Source data:
——————————
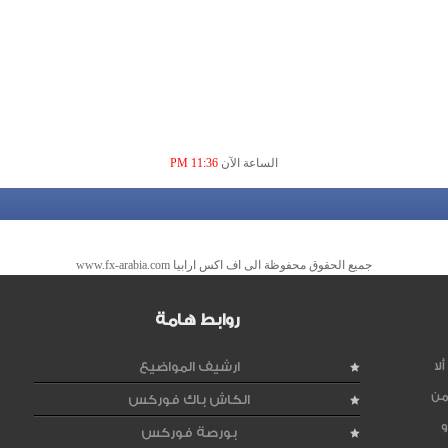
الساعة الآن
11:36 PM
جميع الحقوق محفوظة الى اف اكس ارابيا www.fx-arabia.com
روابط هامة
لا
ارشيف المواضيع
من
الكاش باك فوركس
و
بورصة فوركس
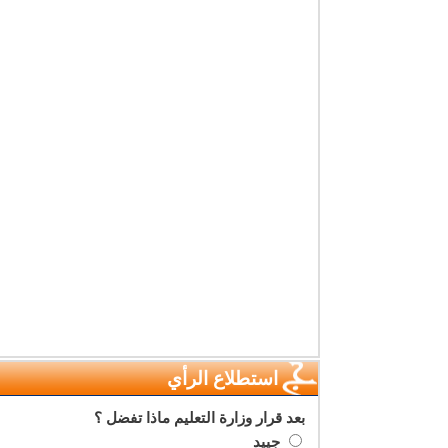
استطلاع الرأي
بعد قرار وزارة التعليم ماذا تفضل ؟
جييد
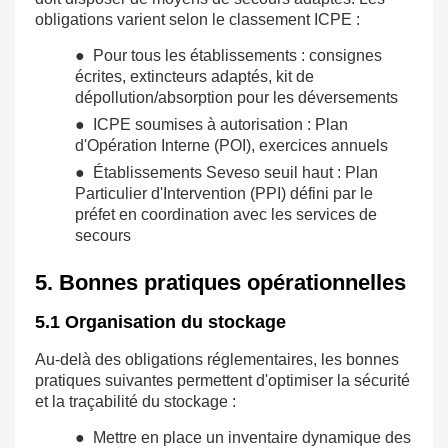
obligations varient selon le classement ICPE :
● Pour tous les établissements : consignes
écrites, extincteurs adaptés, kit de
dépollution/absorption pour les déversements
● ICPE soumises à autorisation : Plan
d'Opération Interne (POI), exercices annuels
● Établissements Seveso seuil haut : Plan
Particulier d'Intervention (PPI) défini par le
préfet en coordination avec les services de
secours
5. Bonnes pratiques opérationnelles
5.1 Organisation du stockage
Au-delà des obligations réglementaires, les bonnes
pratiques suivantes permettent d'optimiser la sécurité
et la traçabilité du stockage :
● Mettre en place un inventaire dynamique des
——————————
Assignment
Write the lines out again exactly, from the one containing "écrites, extincteurs adaptés, kit de" through the last line of the records, and include no other lines.

Finished exercise
écrites, extincteurs adaptés, kit de
dépollution/absorption pour les déversements
● ICPE soumises à autorisation : Plan
d'Opération Interne (POI), exercices annuels
● Établissements Seveso seuil haut : Plan
Particulier d'Intervention (PPI) défini par le
préfet en coordination avec les services de
secours
5. Bonnes pratiques opérationnelles
5.1 Organisation du stockage
Au-delà des obligations réglementaires, les bonnes
pratiques suivantes permettent d'optimiser la sécurité
et la traçabilité du stockage :
● Mettre en place un inventaire dynamique des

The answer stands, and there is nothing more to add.